Flagstaff museum to display unpublished photos of Arches

    A new exhibition opening Aug. 25 at the Museum of Northern Arizona in Flagstaff will display old photos of Arches prior to its designation as a national monument. A press release from the museum says the images of “surreal and sculptural sandstone formations” will be displayed for the first time. The photos, taken in 1923 by photographer George L. Beam, were instrumental in convincing the National Park Service and Herbert Hoover to protect the area as Arches National Monument, according to the press release.
     “Though taken 95 years ago, the black and white photographs of rock towers and gravity-defying arches still inspire awe. The effect of the images would have been even more striking at the time,” said the release.
     “Arches has become an iconic landscape, particularly Delicate Arch, but in 1929, nobody outside of Moab knew anything about this landscape,” said David Purcell, one of the curators. “I can only imagine how anybody sitting in D.C. or New York felt first seeing these photos. It was probably something pretty unexpected and pretty exciting. ”
     Professional photographer George L. Beam had a private studio in Denver, and he worked for the Denver and Rio Grande Western Railroad. In September 1923, Beam and his supervisor Frank A. Wadleigh, traveled to Thompson, Utah, at the invitation of prospector Alex Ringhoffer, who had discovered an exotic landscape of arches and pinnacles. A party of six, including Ringhoffer’s sons and son-in-law, spent two days exploring an eroded sandstone ridge that Ringhoffer had dubbed “The Devil’s Garden.”  
     “We found what undoubtedly is the fifth in size of the known natural bridges. We had but two days at our disposal and could only cover a small part of the district in that time, but Beam managed to make 40 or 50 exposures, and his pictures will convey some idea of the freakishness of the region,” wrote Wadleigh.
     Beam took 40 to 50 large-format monochrome photographs, documenting the landscape and expedition. Wadleigh sent the images to Stephen T. Mather, then-director of the National Park Service, with a letter recommending that the landscape be made a new national monument. Mather showed Beam’s photographs of what is now known as the Klondike Bluffs and Marching Men to influential people in Washington and New York to build political support for the creation of Arches. In 1929, President Herbert Hoover proclaimed the establishment of Arches National Monument.

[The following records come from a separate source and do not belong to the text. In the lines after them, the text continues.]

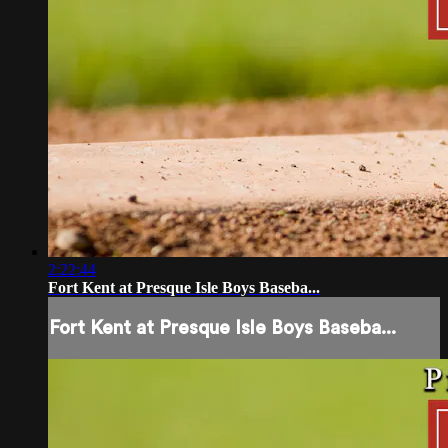
2:22:44
Fort Kent at Presque Isle Boys Baseba...
Fort Kent at Presque Isle Boys Baseba...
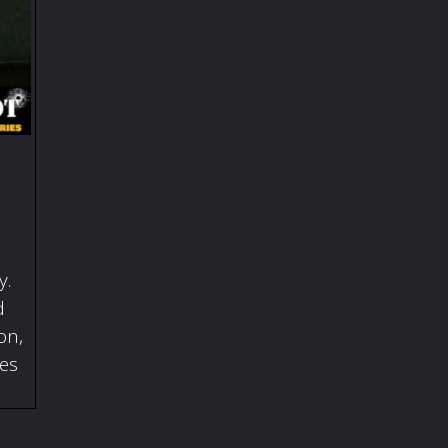
y.
d
on,
ies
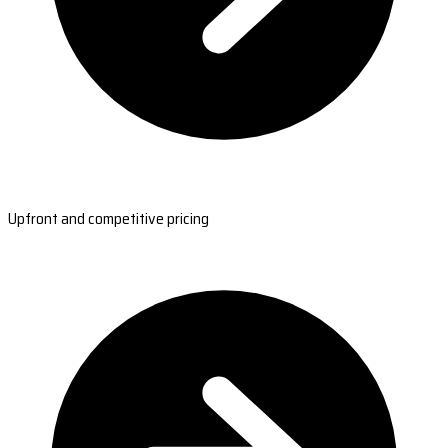
Upfront and competitive pricing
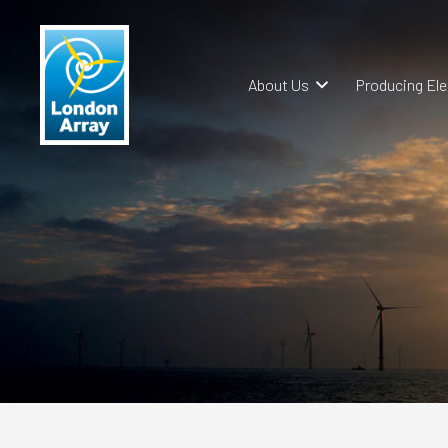
About Us
Producing Ele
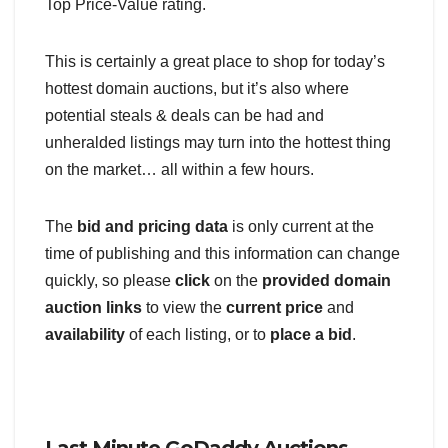
Top Price-Value rating.
This is certainly a great place to shop for today’s
hottest domain auctions, but it’s also where
potential steals & deals can be had and
unheralded listings may turn into the hottest thing
on the market… all within a few hours.
The
bid and pricing data
is only current at the
time of publishing and this information can change
quickly, so please
click
on the
provided domain
auction links
to view the
current price
and
availability
of each listing, or to
place a bid
.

     According to the museum, the images were never publicly displayed and were out of sight for many years before James L. Ozment added them to his collection of railroad photographs. MNA archaeologists Kim Spurr and Purcell discovered the Beam photographs in the digital archives of the Denver Public Library, while researching the Arches National Park administrative history for the NPS, one of many collaborations underway at MNA.
     “We found Beam’s photos hiding in plain sight – on the internet – while researching the connections between Frank Wadleigh and NPS Director Stephen T. Mather. I found an image Beam had taken of Wadleigh’s Victorian mansion in Denver. A couple of mouse clicks later, I was looking at Beam’s photos of Tower Arch and the Marching Men!” wrote Purcell in an email.
    Since 2014, the MNA and the NPS collaborated on preparation of an administrative history of Arches through a Colorado Plateau Cooperative Ecosystem Studies Unit Cooperative Agreement. Purcell conducted most of the research and prepared the administrative history document. When finalized it will be available through the NPS History website.